Я еще раз толкнул Квинта и вышел из ванной.
– Войдите.
– И войду. Еще как войду, – подбодрил себя дядя Коша и открыл дверь. Из-за плеча его виднелась непричесанная голова тети Шаши.
– С добрым утром, – сказал я. – Что это вы раньше солнца поднялись?
Сосед окинул взглядом комнату.
Картина неприглядная. Битое стекло, снег и иней. Я посинел и дрожу как осиновый лист.
– Холод меня поднял. Десять градусов ниже нуля, – не отвечая на приветствие, пробубнил дядя Коша. Воинственный пыл его почему-то угас. – Я хочу знать, когда это все кончится? Сегодня вы нас заморозили, а завтра изжарите. А этот ужасный скрежет до сих пор преследует меня. Мне не нравятся эти темные дела. Нам нужен покой. Вы отравляете нам жизнь. Мы не можем спокойно спать. Сплошные кошмары. Согласитесь сами, так дальше нельзя.
– Согласен. Я приношу извинения. Садитесь.
– Постою. Нам извинений не нужно, нам покой нужен. И что-то в вас есть подозрительное, неспроста это все делается. С какой стати вам вздумалось замораживать нас?! – вдруг распалился он.
– Ставили опыт, и по моей вине вышел небольшой недосмотр.
– Это называется опыт! Околеть можно...
Сосед неожиданно вздрогнул и схватился за сердце, но сразу же успокоился: из ванной, как был в скафандре, с заспанной физиономией вышел Квинт. Увидев соседа, он беззвучно поздоровался и начал что-то говорить.
– Вы что голос потеряли? – спросил дядя Коша.
Я знаком показал Квинту, чтобы он снял шлем. Он тут же отвинтил его и взял под мышку.
– Холодно. Почему здесь холодно?
– Артист, – сказал сосед. – На маскарад собрался. И перчатки не забыл.
– Кто артист?
– Да вы. Сами создали мороз, а теперь удивляетесь: «ай, почему холодно?».
– Я его не создал и спал в тепле, если хотите знать, в жидком гелии. Но, куда же, Фил, гелий делся?
– Испарился. Ты это упустил из виду, и вот результат. Сосед пришел узнать, в чем дело.
– Не только за этим.
– О, вы не волнуйтесь! Не переживайте, – сказал Квинт. – Гелий уже кончается. Мороза больше не будет. Как уши замерзли, ух, как щиплет.
Он закрыл их ладонями.
– Шлем держи, – шепнул я. – Улетит.
Квинт пошарил под мышкой.
– Уже улетел. Сейчас я его. От меня далеко не улетит.
Дядя Коша беспокойно заерзал на месте, а Квинт, растопырив руки, стал медленно обходить комнату.
– Прекрати, – сказал я и обратился к соседу. – Не обращайте внимания.
– С-стараюсь.
Он вдруг испуганно посмотрел на свою правую руку. Пальцы его что-то крепко держали. Сомнений быть не могло: он нечаянно поймал за горловину шлем.

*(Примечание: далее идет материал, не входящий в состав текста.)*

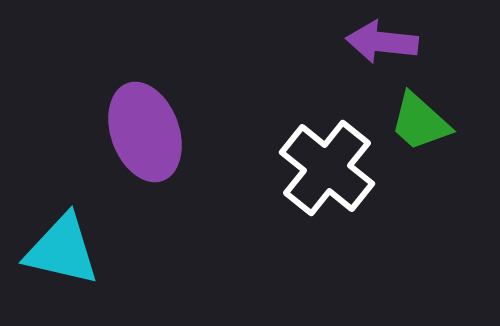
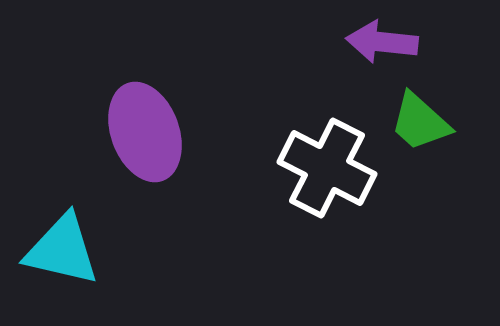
white cross: rotated 12 degrees counterclockwise
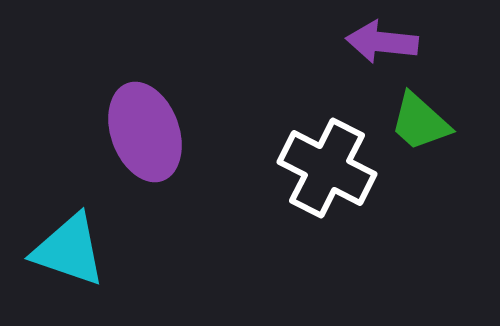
cyan triangle: moved 7 px right; rotated 6 degrees clockwise
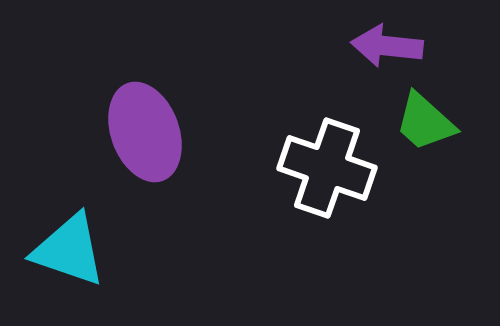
purple arrow: moved 5 px right, 4 px down
green trapezoid: moved 5 px right
white cross: rotated 8 degrees counterclockwise
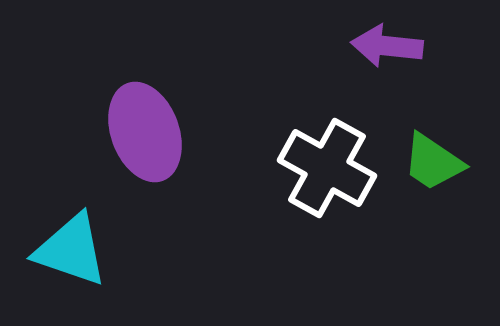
green trapezoid: moved 8 px right, 40 px down; rotated 8 degrees counterclockwise
white cross: rotated 10 degrees clockwise
cyan triangle: moved 2 px right
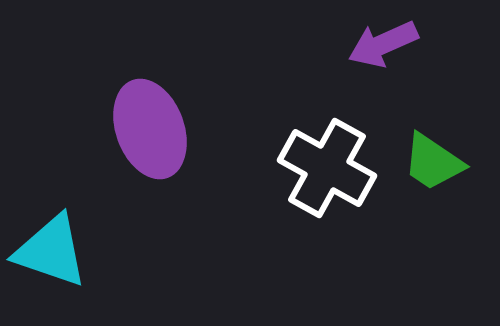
purple arrow: moved 4 px left, 2 px up; rotated 30 degrees counterclockwise
purple ellipse: moved 5 px right, 3 px up
cyan triangle: moved 20 px left, 1 px down
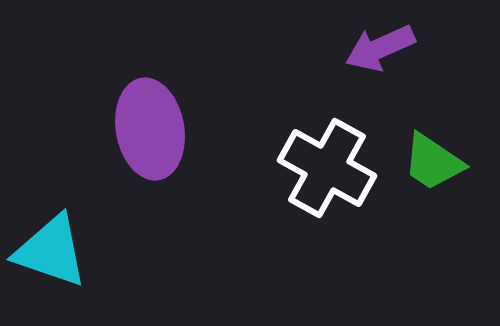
purple arrow: moved 3 px left, 4 px down
purple ellipse: rotated 10 degrees clockwise
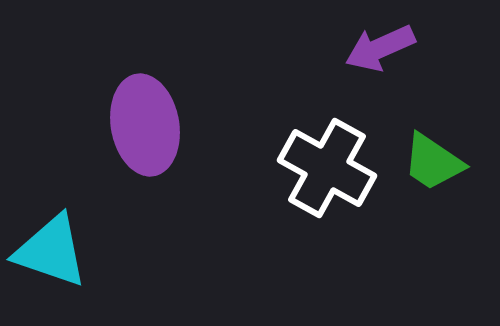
purple ellipse: moved 5 px left, 4 px up
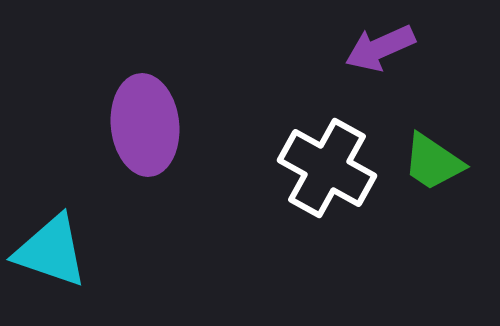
purple ellipse: rotated 4 degrees clockwise
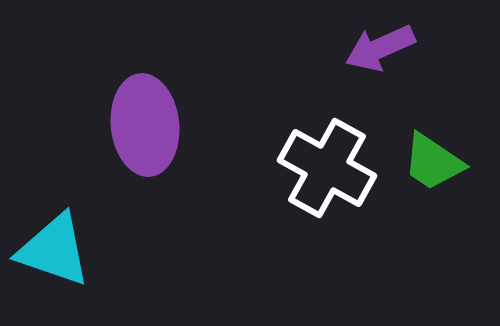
cyan triangle: moved 3 px right, 1 px up
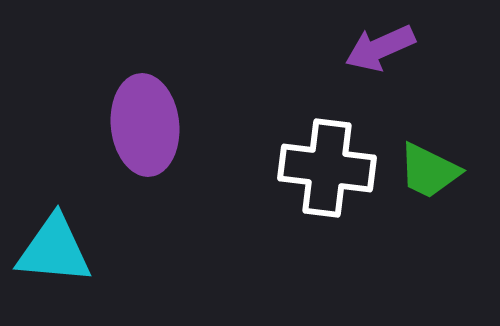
green trapezoid: moved 4 px left, 9 px down; rotated 8 degrees counterclockwise
white cross: rotated 22 degrees counterclockwise
cyan triangle: rotated 14 degrees counterclockwise
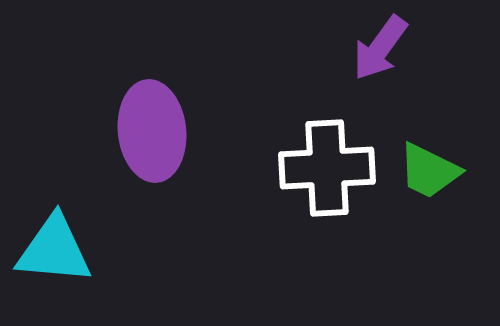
purple arrow: rotated 30 degrees counterclockwise
purple ellipse: moved 7 px right, 6 px down
white cross: rotated 10 degrees counterclockwise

– А... фактически что-то есть, – пролепетал сосед.
– Нашелся! – обрадовался Квинт. – Давайте сюда. Да пальцы, пальцы разожмите.
– И ощущение твердости, – продолжал лепетать сосед. – И ощущение объема... А вы говорите, проспали ночь в жидком гелии? – спросил он шепотом.
– В жидком, – бодро ответил Квинт. – Немного душновато, но спать можно.
– П-понятно.
Забыв о цели своего визита, дядя Коша быстро пошел к двери. Тетя Шаша терпеливо ожидала его. Глаза ее извергли молнии, она рванула за рукав мужа и демонстративно захлопнула дверь.
Не разнес нас в пух и прах добрый сосед. Не вышло.
– Н-ну! – я исподлобья посмотрел на Квинта. – Почему своевольничаешь?
Квинт часто-часто захлопал ресницами.
– Больше не буду, больше не буду.
Я думаю, этого внушения ему достаточно. Теперь можно было с уверенностью сказать: ядронит – идеальный материал.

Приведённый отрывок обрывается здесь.